Your goal =>
Your output should be the lines below from the one with "gambl 02.05" through the one with "informáticos", copied exactly, pictures excluded.

Extracted page text data:
==========

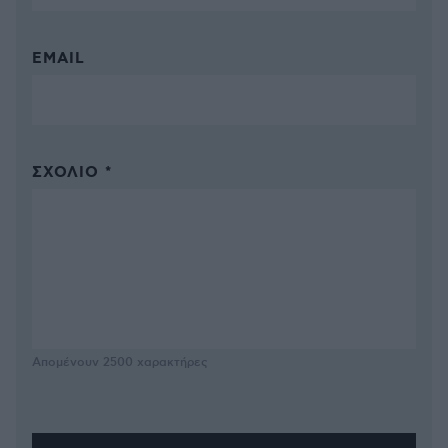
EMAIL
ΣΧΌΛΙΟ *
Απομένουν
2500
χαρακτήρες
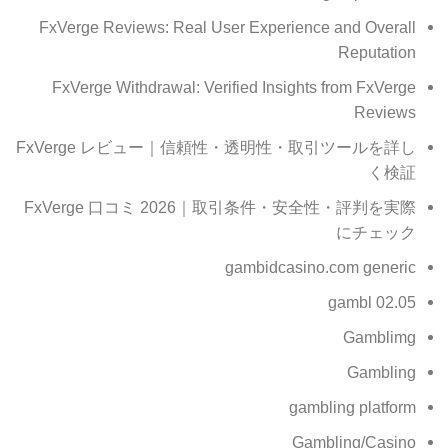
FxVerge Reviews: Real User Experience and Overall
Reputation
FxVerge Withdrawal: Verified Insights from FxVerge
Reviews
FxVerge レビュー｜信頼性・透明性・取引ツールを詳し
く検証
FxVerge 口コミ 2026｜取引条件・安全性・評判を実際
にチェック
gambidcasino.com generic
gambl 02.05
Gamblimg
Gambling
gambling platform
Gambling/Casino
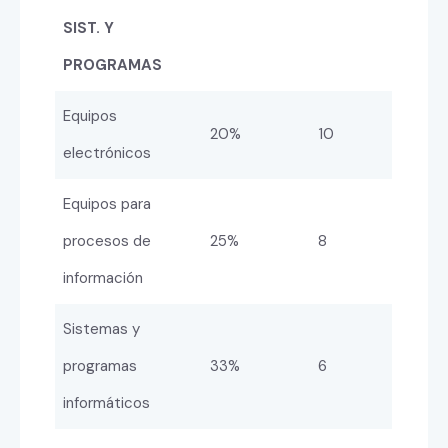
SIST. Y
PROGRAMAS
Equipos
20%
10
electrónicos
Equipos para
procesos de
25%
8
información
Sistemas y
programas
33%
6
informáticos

==========

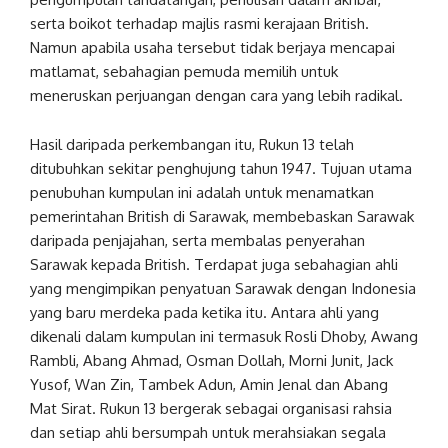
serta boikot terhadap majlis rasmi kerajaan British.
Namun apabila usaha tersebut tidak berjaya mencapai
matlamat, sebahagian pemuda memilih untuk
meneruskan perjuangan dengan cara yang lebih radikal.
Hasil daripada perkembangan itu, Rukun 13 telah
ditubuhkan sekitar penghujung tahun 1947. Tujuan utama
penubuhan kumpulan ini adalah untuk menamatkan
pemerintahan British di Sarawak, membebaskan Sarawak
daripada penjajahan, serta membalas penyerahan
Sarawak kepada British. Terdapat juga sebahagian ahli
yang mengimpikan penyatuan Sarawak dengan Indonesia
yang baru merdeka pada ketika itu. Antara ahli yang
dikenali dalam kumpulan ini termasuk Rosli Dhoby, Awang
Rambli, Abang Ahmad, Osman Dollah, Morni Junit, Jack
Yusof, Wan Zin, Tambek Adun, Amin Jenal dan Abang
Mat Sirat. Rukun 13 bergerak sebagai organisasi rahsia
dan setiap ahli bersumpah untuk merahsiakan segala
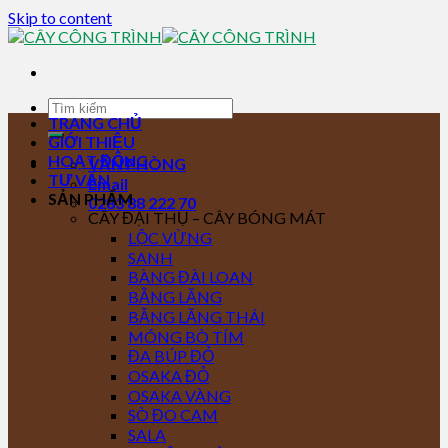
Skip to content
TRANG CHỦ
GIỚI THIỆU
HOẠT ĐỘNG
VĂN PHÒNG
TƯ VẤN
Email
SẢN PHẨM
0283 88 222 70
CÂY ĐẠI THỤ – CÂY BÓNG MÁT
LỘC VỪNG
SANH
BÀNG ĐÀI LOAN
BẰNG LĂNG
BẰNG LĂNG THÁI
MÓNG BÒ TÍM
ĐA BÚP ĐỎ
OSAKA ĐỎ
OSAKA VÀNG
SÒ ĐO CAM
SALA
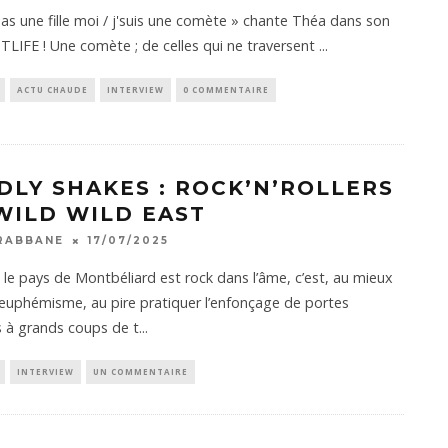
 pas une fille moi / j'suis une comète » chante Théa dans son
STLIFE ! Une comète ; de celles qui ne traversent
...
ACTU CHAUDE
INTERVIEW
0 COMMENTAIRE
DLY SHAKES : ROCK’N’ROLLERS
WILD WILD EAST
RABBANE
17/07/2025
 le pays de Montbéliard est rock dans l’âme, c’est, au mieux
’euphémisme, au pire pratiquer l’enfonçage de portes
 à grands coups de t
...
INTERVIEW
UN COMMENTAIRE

==========

Answer to the exercise =>
gambl 02.05
Gamblimg
Gambling
gambling platform
Gambling/Casino
SIST. Y
PROGRAMAS
Equipos
20%
10
electrónicos
Equipos para
procesos de
25%
8
información
Sistemas y
programas
33%
6
informáticos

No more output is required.